───── Entries provided

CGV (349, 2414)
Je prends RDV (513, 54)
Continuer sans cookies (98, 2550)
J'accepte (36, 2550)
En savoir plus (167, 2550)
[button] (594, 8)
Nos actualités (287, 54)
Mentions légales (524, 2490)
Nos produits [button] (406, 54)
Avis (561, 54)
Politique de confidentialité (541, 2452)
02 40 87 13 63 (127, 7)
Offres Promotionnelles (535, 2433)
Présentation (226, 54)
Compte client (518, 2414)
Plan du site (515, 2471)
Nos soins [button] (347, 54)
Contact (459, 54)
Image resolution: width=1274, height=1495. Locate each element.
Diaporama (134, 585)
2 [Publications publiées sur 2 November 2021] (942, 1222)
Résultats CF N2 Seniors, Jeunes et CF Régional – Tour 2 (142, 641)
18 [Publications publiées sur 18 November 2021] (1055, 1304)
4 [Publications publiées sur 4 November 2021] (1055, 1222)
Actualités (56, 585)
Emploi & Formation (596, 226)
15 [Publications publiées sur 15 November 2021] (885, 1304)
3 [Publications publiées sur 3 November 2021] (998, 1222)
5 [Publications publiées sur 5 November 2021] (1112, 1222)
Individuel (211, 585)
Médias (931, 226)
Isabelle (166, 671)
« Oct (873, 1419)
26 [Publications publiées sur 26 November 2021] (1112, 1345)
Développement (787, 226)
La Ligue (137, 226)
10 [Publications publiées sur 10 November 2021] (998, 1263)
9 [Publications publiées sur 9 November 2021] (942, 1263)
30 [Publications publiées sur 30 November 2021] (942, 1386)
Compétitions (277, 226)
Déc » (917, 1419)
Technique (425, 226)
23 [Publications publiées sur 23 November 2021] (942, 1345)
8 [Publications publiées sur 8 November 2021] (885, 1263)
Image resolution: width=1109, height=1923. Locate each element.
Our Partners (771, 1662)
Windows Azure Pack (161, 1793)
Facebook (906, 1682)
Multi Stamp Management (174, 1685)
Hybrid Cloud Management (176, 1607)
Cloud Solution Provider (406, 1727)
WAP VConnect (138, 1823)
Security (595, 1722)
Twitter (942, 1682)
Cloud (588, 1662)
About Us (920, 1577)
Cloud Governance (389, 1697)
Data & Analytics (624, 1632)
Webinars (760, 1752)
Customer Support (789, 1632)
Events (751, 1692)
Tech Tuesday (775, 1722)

──────────

### [Problem requirements]
Taking the entries above, write out exactly the lines starting with the line containing "Continuer sans cookies (98, 2550)" and going on through the line containing "02 40 87 13 63 (127, 7)", both included, and nothing else.

### [Response to this task]
Continuer sans cookies (98, 2550)
J'accepte (36, 2550)
En savoir plus (167, 2550)
[button] (594, 8)
Nos actualités (287, 54)
Mentions légales (524, 2490)
Nos produits [button] (406, 54)
Avis (561, 54)
Politique de confidentialité (541, 2452)
02 40 87 13 63 (127, 7)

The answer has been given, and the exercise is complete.